Sleep doesn't come easy anymore. Not after the- when was it, 7? No, too long, 5? No, let’s go with 6 -incident six years ago. The bar was full of the kinds of meth addicts, domestic abusers and mob fixers that raise neck hairs, extend foreskins and draw sweat from pores. Any of these men and women had all the reason to see me as a headline in a local newspaper by some slimy tabloid whose articles and writers spit on the face and name of journalism, those disgusting pricks. Their stares dug into the back of my skull, their grips on their handshakes reminded me of vices in a mechanic's shop in Chihuahua, and their friendly voices reminded me of my editor Griffin, who would put on a similar tone of voice whenever he sent me a copy of my manuscript to publish in TMZ, sanitized of all that could be seen as "deplorable."
Maybe it's the residual gunshot wound in my abdomen that brought me to near death, or the cracked vertebrae in my chest, the kind that makes breathing a harder chore than cleaning the room of a rapist covered in semen and vomit, or the nightmares of that mascara-infested whore who thought I had slipped something in her drink before giving me glass shards of a Long Island Iced Tea, vomiting nightmarish wails and euphoric moans, before consuming a balding Bill Clinton in front of me as I wake up in a cold sweat, my erection slowly rising and my confidence slowly inching away from my mescaline-infused eyeballs as I come to the realization that I will never escape this hell I've made for myself, but I rarely go to bars like I used to.
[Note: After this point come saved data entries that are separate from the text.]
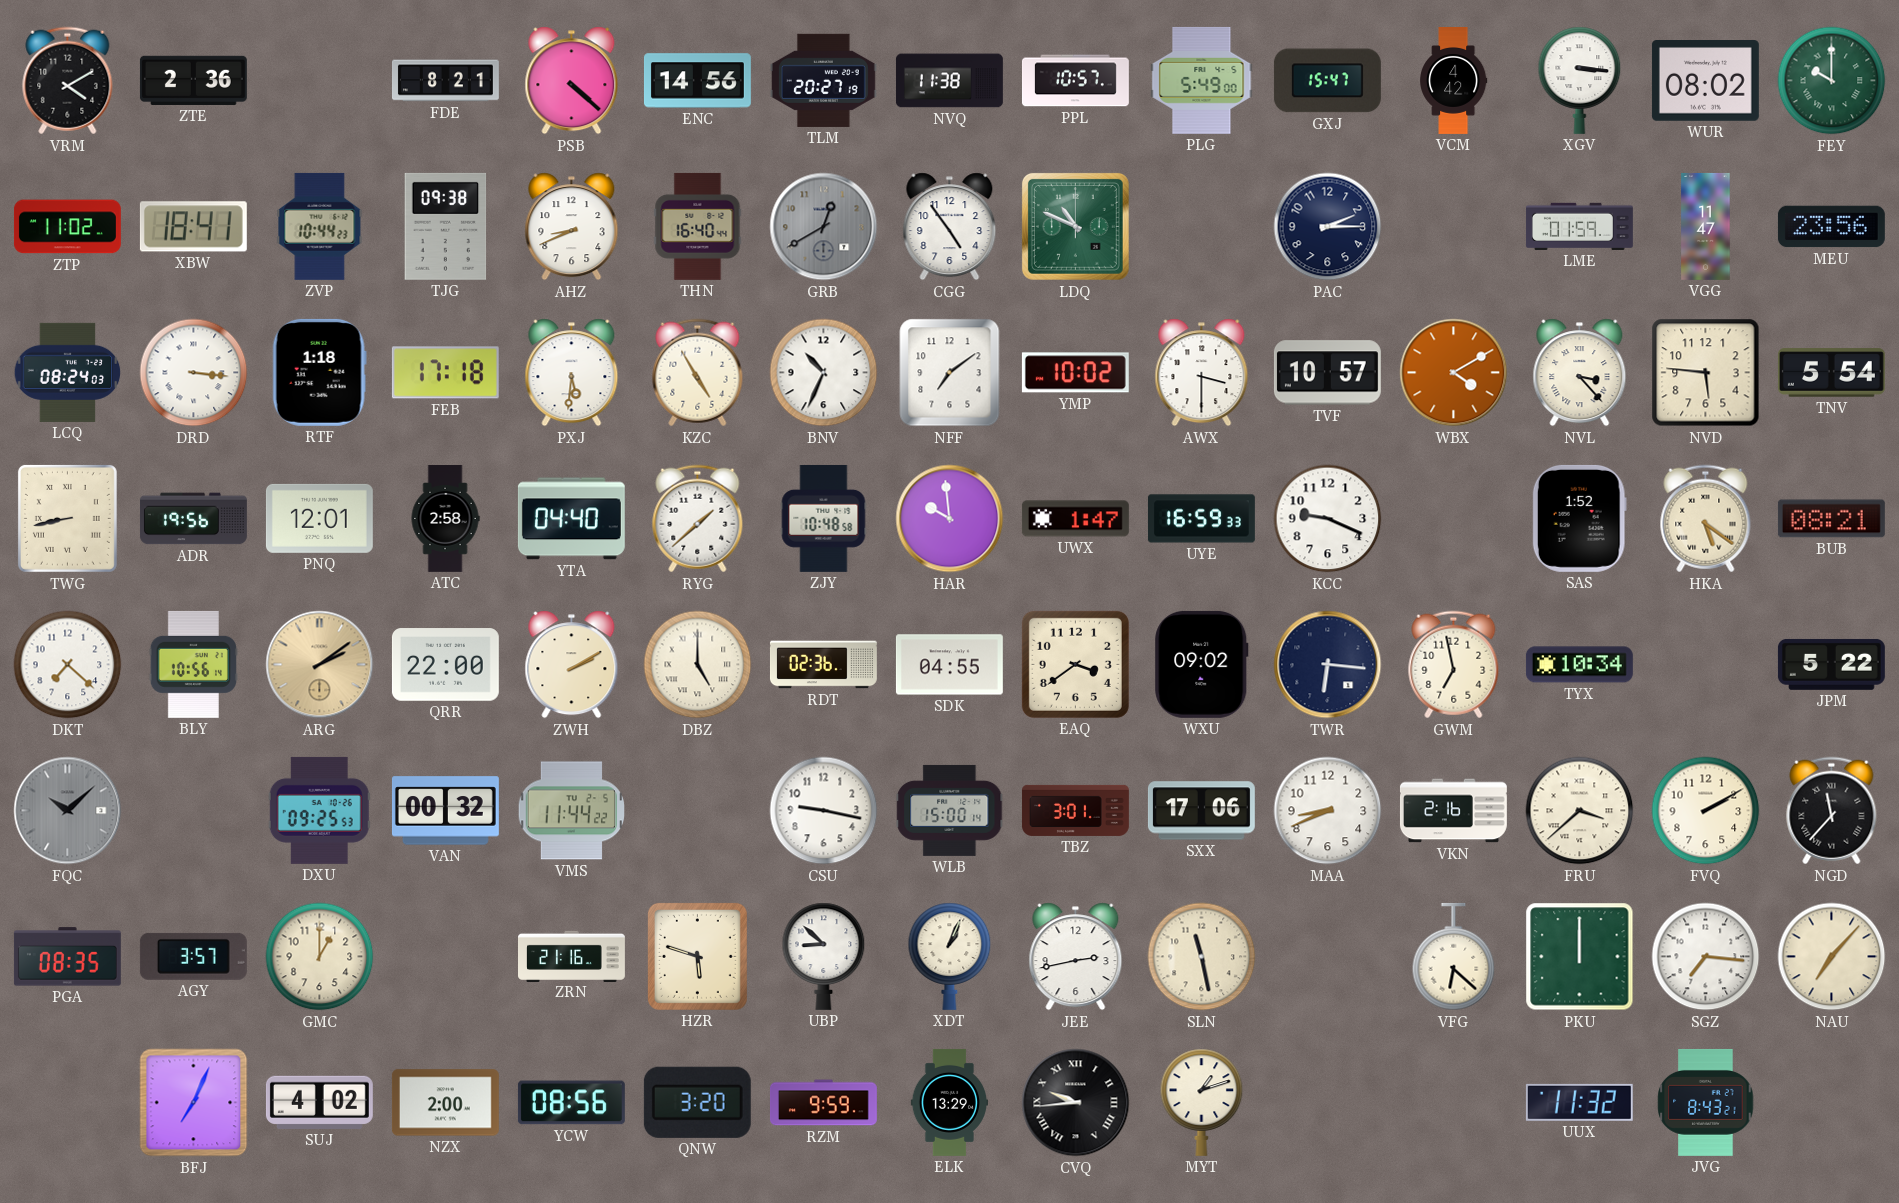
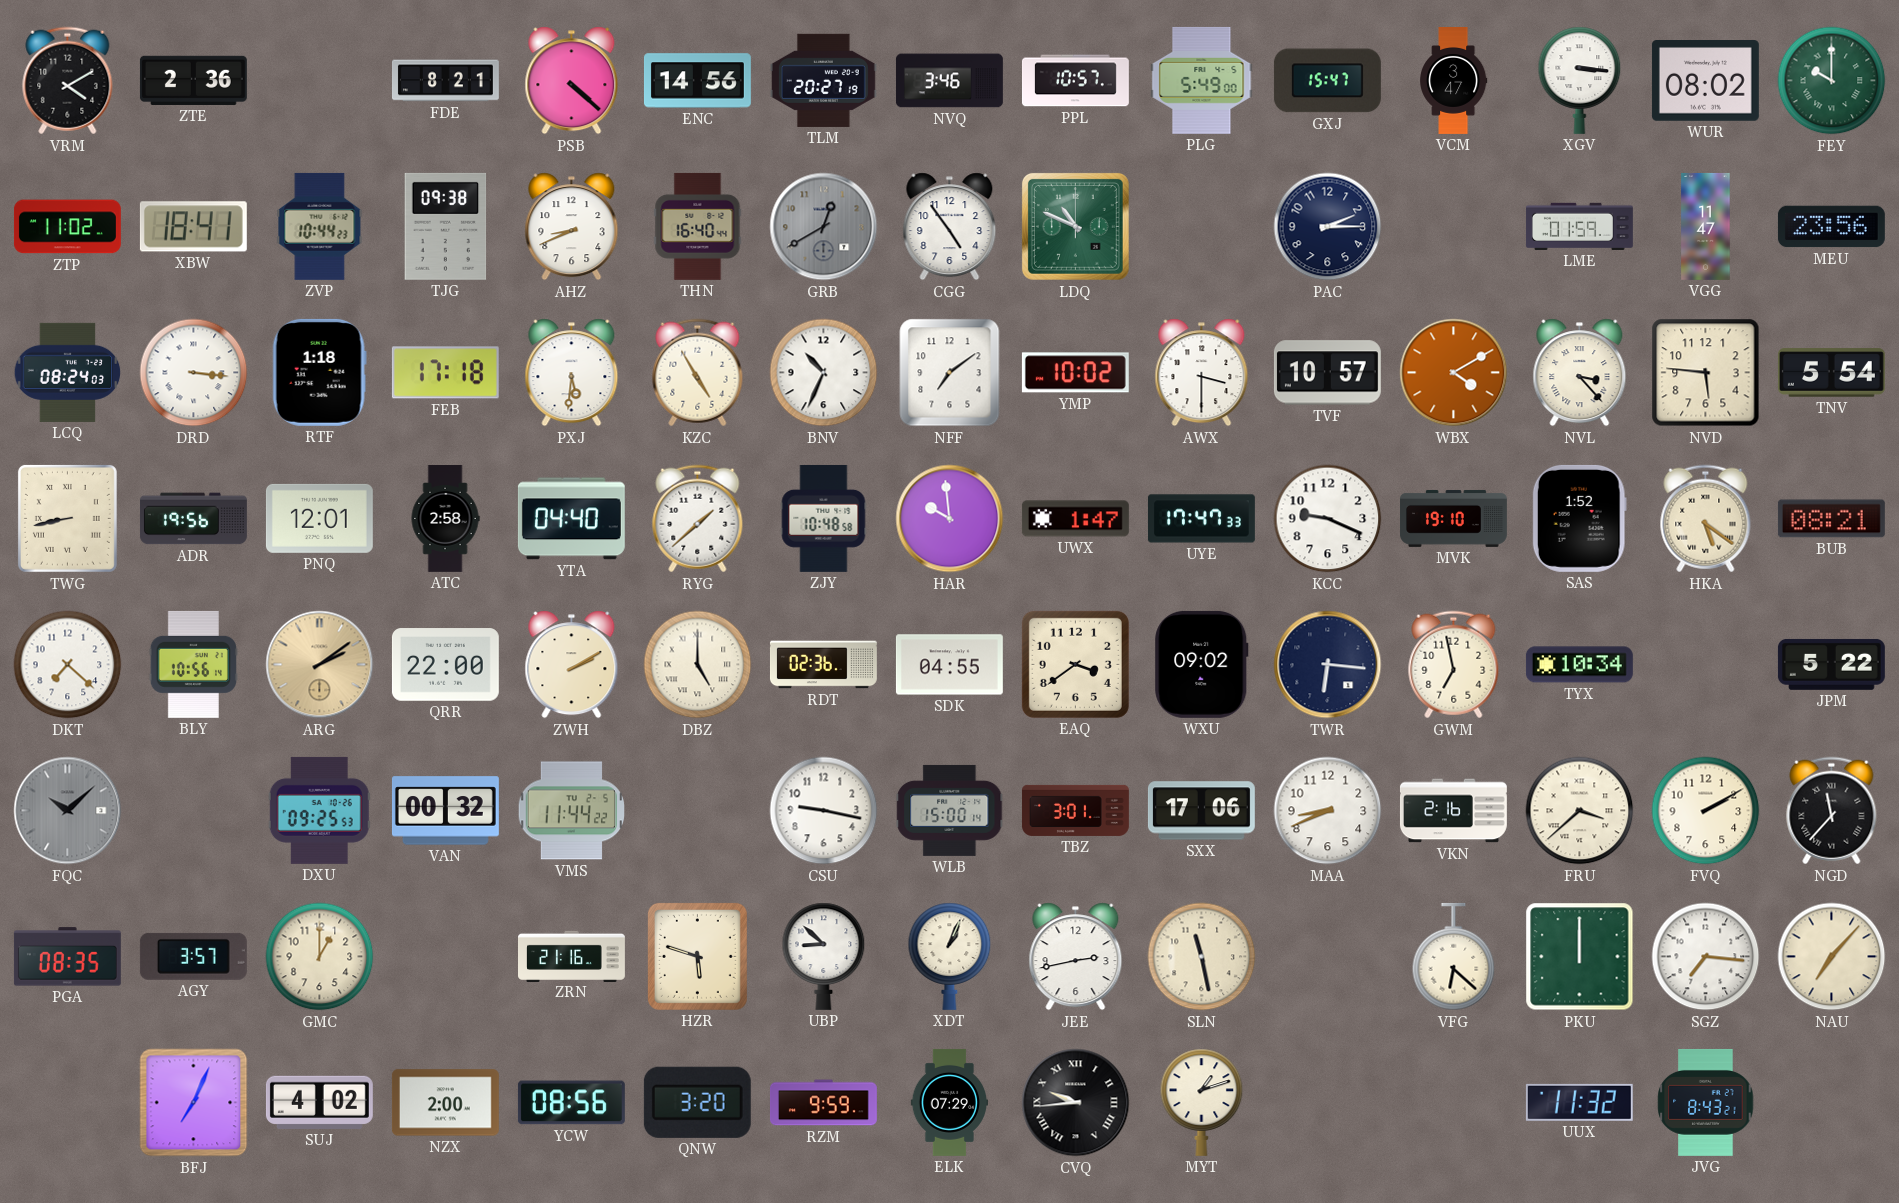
NVQ: 11:38 -> 3:46
VCM: 4:42 -> 3:47
UYE: 16:59 -> 17:47
MVK: none -> 19:10
ELK: 13:29 -> 07:29
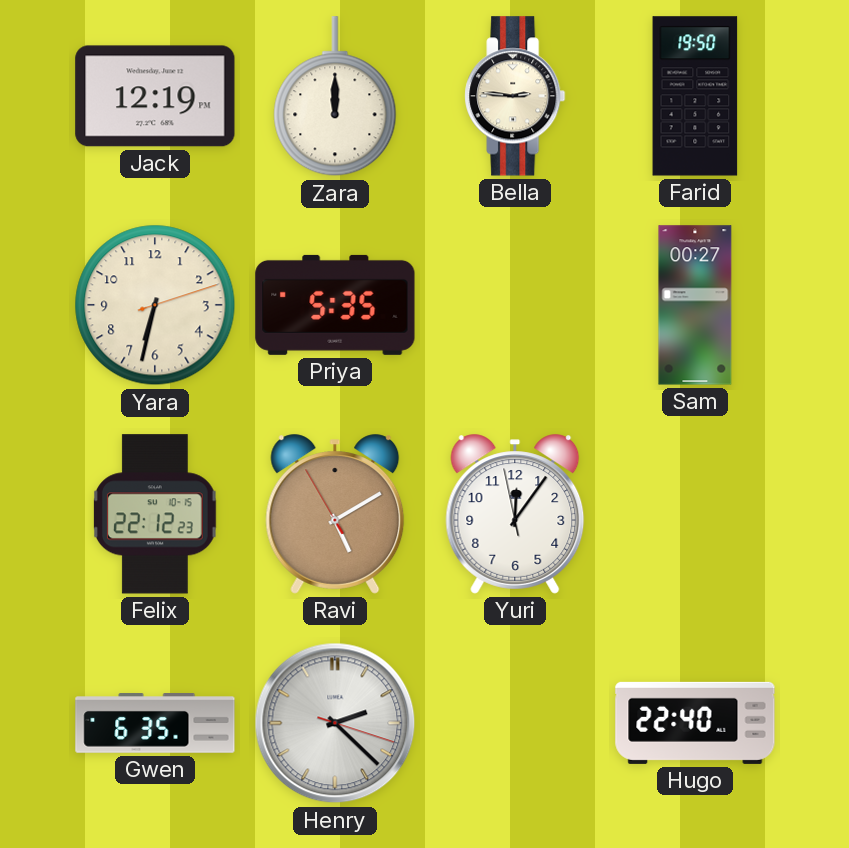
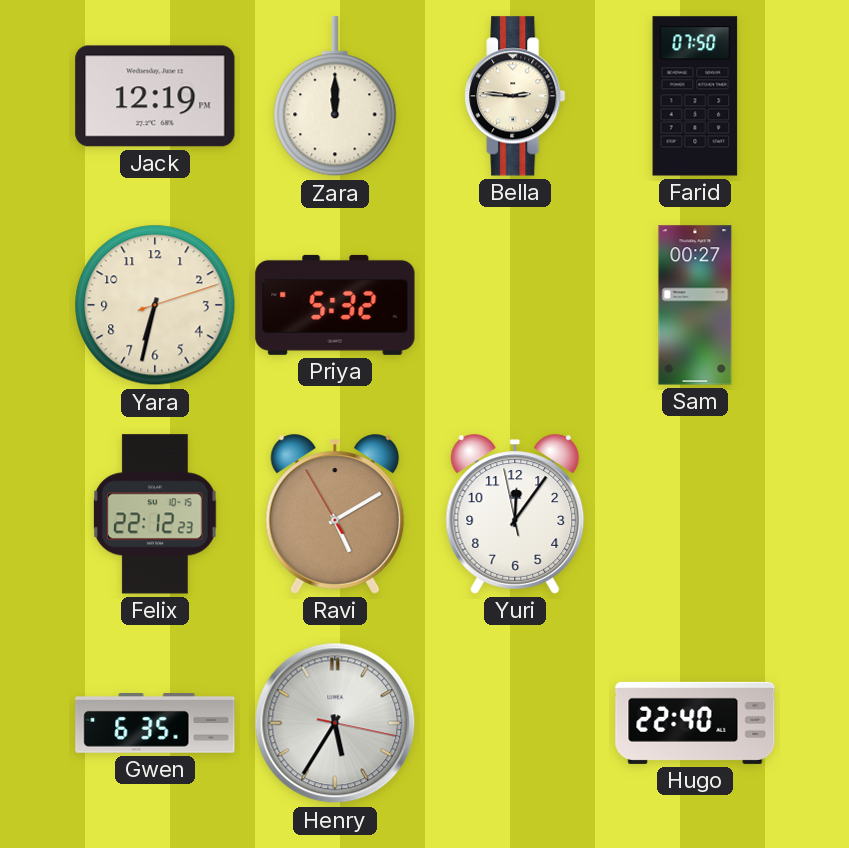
Farid: 19:50 -> 07:50
Priya: 5:35 -> 5:32
Henry: 2:22 -> 5:35
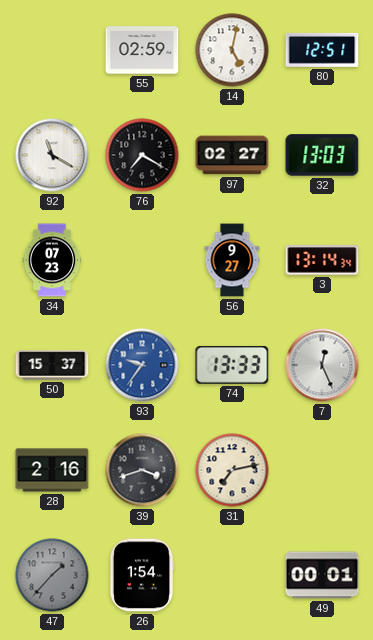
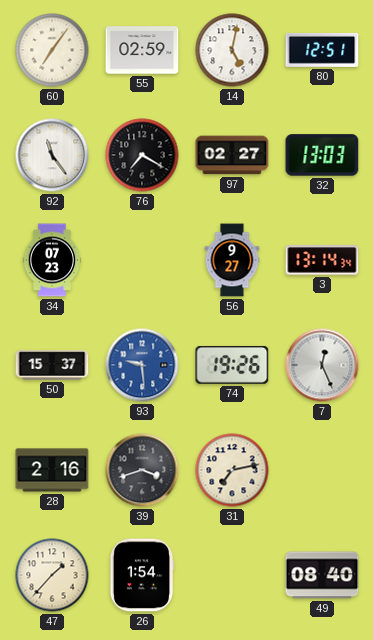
60: none -> 7:06
92: 11:20 -> 11:24
93: 9:36 -> 9:29
74: 13:33 -> 19:26
47 dial: grey -> cream
49: 00:01 -> 08:40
Those seedy establishments that charge 500% markup on middle of the road whisky and charge extra for a gin martini. The sad Italian testis in the glass surrounded by salt, as if to ward off a demon from entering my body, bathed in what can only be described as two peasant beverages that have been mixed with a toothpick, and I had already drank two before my contact arrived in Hong Kong, wearing what is generously called a "mob boss" outfit, his black and lilac fedora and black tie outlining his look. He had an air of uncertainty around him, as if even he didn't know whether what he was doing was strange or unusual. His mouth was firmly in a straight line, yet his eyes bore the look of terror. Sauntering over to me like a 50 year old father saunters over to his barely adult daughter after hearing about her getting arrested for drunk driving, he sat on the stool next to mine. As the scarred bartender continued cleaning the glasses that would inevitably be stained with grenadine, blood and lipstick the next day, this man Derek would tell me something I- if I ever had children after forgetting to perform a vasectomy on myself -would retell to them in 30 years.